La première partie sera consacrée à une vue d’ensemble, à une présentation de l’architecture des structures de contrôle des finances publiques au Mali.

Un système de contrôle des finances publiques revêtant trois formes (le contrôle administratif ; et le contrôle parlementaire ; le contrôle juridictionnel) a été mis en place par notre pays afin de s’assurer et de veiller à l’utilisation appropriée et efficace des fonds publics et à la recherche d’une gestion financière rigoureuse.

Les objectifs de ce système sont : la sauvegarde du droit des citoyens et des contribuables contre les éventuels abus de l’administration et des gestionnaires ; le respect du principe de transparence de l’administration et de l’obligation de rendre compte du Gouvernement ; la communication des résultats des contrôles (à la société civile et au citoyen ; aux élus et aux parlementaires qui sont les représentants de la population et à l’administration en tant que puissance publique).
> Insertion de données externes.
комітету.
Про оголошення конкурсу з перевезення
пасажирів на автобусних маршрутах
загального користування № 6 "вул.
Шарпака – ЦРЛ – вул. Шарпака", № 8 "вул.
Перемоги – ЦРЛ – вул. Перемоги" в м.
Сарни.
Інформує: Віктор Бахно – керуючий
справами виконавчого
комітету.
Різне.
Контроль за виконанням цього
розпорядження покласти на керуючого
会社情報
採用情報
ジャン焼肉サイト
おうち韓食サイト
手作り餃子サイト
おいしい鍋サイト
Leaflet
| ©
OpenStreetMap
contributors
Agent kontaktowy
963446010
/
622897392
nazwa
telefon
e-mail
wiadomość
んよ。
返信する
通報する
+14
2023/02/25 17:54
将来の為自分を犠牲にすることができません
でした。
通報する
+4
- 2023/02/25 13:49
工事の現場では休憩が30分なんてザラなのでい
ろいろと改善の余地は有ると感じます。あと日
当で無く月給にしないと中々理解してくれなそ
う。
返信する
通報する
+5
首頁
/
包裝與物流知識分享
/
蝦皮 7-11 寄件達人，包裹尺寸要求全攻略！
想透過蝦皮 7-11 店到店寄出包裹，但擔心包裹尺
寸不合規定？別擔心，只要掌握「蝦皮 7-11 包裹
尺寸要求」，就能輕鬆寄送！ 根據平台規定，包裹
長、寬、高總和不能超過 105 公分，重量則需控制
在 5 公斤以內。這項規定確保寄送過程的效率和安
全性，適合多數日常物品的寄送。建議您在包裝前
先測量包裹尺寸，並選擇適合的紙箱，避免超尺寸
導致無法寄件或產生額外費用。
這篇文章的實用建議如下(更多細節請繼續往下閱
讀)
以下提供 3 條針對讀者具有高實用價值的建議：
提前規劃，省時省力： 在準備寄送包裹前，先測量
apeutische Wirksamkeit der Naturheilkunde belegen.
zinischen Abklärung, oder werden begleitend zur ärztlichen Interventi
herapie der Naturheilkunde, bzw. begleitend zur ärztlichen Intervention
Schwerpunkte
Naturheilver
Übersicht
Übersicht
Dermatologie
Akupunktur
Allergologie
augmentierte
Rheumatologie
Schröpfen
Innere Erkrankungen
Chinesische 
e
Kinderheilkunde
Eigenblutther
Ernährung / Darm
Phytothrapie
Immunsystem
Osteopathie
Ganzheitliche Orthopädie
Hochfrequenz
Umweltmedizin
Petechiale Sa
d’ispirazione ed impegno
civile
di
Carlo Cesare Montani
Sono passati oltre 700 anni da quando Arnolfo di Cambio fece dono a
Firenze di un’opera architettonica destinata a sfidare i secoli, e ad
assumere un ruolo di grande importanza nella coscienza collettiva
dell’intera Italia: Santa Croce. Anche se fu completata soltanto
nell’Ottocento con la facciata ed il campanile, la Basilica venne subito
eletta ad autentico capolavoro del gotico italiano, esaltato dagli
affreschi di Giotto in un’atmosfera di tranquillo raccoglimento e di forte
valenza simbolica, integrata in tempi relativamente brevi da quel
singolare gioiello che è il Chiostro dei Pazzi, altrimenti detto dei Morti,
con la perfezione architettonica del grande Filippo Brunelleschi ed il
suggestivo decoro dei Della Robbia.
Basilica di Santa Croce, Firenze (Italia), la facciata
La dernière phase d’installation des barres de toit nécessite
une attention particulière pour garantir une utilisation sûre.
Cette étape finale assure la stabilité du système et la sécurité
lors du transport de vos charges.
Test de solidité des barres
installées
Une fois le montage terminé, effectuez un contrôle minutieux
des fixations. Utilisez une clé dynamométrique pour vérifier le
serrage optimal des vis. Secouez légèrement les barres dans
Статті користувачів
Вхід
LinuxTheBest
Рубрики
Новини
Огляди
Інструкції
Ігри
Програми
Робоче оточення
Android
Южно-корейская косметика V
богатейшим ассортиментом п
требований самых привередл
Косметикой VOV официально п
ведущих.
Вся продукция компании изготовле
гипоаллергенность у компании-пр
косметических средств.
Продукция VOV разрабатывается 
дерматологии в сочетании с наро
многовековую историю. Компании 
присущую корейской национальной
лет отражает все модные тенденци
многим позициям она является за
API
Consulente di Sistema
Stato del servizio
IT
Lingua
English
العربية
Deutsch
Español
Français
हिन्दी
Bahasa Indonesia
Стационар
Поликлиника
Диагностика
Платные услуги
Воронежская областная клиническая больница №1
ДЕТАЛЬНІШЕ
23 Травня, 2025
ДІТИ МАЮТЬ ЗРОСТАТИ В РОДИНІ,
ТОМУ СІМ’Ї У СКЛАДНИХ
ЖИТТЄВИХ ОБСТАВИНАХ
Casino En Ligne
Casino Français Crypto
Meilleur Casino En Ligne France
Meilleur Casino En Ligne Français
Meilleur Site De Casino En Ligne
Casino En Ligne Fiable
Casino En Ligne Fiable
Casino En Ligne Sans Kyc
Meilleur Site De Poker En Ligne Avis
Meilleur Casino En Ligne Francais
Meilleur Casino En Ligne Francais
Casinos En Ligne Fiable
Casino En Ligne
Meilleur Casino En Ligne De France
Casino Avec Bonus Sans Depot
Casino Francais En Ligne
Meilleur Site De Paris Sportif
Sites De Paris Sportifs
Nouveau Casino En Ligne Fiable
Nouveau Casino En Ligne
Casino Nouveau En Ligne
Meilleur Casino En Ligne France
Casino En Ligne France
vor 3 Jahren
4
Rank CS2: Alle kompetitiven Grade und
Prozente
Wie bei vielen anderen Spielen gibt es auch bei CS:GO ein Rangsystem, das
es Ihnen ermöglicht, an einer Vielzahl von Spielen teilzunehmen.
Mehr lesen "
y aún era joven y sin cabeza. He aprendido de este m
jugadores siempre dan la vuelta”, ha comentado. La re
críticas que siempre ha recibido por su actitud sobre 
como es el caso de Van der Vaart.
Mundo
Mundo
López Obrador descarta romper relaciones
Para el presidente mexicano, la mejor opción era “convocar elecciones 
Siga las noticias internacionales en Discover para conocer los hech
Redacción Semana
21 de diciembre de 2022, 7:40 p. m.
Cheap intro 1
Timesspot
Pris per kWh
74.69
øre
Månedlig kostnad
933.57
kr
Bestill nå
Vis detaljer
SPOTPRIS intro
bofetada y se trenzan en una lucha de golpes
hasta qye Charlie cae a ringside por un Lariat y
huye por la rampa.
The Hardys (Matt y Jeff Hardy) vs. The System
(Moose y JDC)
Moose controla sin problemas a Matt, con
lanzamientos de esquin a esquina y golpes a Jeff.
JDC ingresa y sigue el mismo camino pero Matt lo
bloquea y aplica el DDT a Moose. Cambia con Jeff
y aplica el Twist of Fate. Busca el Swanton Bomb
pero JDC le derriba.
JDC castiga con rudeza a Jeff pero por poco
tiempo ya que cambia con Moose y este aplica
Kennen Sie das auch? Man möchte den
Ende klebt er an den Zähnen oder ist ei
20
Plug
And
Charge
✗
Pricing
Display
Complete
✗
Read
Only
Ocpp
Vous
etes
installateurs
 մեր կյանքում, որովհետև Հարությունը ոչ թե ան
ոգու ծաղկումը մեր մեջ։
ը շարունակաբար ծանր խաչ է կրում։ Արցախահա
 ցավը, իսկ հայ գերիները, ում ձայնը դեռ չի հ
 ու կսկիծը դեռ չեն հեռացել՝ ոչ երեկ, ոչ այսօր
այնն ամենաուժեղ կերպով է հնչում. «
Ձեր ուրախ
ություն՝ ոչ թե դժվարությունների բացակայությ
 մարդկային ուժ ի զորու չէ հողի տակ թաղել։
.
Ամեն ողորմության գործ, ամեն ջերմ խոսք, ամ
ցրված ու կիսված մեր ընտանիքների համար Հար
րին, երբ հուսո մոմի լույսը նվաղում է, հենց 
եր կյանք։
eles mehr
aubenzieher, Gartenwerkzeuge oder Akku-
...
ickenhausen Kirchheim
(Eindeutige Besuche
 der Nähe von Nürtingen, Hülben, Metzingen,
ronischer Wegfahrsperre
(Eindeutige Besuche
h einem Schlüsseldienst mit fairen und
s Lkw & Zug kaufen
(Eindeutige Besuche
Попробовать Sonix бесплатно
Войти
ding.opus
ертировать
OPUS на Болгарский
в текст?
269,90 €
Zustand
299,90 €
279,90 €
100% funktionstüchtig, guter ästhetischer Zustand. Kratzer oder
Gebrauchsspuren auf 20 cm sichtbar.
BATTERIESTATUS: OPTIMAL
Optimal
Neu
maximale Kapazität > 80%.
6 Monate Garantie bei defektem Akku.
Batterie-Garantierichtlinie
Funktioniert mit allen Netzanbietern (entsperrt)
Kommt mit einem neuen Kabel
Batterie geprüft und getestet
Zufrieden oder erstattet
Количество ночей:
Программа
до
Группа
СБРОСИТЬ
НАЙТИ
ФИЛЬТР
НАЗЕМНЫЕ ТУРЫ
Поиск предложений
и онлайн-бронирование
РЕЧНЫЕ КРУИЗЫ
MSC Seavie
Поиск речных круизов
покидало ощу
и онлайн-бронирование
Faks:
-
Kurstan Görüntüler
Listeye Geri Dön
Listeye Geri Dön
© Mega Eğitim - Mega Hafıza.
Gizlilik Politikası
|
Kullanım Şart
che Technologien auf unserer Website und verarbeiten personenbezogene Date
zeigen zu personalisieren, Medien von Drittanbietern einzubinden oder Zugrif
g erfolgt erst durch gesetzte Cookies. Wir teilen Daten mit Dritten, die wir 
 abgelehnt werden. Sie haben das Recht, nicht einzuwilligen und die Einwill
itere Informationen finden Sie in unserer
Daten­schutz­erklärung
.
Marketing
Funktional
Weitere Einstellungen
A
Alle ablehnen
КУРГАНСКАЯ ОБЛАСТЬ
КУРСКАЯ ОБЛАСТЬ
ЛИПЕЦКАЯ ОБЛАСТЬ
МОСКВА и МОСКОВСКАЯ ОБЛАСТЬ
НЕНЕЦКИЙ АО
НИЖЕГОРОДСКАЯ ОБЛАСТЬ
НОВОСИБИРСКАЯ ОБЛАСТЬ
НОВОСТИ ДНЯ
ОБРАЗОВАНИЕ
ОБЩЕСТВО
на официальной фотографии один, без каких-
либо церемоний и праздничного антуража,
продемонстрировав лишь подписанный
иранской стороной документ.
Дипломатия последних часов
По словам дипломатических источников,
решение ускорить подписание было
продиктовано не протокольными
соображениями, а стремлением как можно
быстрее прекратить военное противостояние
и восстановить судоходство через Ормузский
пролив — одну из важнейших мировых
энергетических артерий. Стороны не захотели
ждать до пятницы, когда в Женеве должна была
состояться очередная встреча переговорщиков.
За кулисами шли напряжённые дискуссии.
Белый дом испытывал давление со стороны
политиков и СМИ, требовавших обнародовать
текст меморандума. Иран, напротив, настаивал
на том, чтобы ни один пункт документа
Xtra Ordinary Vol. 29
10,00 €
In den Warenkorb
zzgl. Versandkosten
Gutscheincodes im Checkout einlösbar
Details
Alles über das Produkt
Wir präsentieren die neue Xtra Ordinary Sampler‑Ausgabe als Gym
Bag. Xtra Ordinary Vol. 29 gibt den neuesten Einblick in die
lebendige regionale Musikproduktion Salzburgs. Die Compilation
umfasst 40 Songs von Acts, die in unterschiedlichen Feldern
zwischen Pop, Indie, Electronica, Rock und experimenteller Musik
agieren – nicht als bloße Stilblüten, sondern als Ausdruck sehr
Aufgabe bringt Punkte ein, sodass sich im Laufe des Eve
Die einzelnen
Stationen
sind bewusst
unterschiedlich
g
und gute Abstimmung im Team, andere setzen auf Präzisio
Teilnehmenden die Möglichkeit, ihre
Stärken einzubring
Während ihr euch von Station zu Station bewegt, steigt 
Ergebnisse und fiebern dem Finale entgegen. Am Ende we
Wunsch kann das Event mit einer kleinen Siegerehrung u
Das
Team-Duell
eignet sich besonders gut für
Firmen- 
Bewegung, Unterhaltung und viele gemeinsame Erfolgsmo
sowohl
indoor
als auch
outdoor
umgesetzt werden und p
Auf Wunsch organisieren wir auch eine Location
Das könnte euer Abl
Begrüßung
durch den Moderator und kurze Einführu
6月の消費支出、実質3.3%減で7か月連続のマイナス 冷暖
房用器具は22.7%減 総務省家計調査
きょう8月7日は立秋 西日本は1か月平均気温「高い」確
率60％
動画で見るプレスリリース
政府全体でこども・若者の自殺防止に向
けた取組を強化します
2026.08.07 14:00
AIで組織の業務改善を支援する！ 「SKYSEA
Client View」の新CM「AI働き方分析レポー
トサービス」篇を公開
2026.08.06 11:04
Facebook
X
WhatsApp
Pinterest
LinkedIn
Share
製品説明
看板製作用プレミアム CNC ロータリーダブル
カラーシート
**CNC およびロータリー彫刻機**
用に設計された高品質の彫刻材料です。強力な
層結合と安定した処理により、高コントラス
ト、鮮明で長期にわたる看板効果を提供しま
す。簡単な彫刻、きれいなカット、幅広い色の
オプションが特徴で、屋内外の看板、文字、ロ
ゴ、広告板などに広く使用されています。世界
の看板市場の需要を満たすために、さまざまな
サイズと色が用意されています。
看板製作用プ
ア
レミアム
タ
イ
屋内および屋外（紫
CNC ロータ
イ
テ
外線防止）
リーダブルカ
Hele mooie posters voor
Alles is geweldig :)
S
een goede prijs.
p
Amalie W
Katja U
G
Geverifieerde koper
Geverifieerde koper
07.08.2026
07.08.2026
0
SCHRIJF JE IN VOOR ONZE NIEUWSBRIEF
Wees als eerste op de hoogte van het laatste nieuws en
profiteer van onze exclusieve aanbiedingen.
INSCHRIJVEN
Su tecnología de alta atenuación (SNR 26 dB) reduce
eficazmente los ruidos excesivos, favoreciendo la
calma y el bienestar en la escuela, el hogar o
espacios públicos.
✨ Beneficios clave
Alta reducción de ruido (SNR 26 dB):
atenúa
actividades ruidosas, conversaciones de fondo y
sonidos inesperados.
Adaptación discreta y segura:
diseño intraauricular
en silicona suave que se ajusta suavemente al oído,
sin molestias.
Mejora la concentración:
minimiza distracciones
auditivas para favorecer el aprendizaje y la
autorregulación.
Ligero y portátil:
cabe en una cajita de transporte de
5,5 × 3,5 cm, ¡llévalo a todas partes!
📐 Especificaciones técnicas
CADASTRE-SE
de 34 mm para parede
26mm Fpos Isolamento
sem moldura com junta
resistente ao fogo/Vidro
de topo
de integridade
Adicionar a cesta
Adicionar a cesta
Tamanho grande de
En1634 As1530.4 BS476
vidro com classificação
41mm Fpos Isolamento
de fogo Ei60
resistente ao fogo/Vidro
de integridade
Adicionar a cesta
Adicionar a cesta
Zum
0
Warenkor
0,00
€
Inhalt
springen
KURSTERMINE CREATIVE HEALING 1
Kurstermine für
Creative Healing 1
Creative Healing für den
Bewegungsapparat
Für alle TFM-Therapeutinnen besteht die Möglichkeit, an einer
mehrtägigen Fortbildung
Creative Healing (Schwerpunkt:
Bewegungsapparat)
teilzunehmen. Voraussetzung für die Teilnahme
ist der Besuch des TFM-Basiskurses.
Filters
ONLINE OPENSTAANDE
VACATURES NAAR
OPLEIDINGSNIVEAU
Plusieurs textes consacrent le contrôle des finances publiques au Mali tout en déterminant l’organisation structurelle.

Cadre légal

Le référentiel de base du système de contrôle au Mali, est consacré dans la Constitution à travers l’Article 83 relatif à la Cour Suprême. Qui comprend trois sections dont la Section des Comptes. La loi organique n° 96-071 du 16 décembre 1996 fixe son organisation, les règles de son fonctionnement ainsi que la procédure suivie devant elle. Le deuxième texte majeur est la loi n° 96-061 portant principes fondamentaux de la comptabilité publique, notamment en ses articles 38 à 43.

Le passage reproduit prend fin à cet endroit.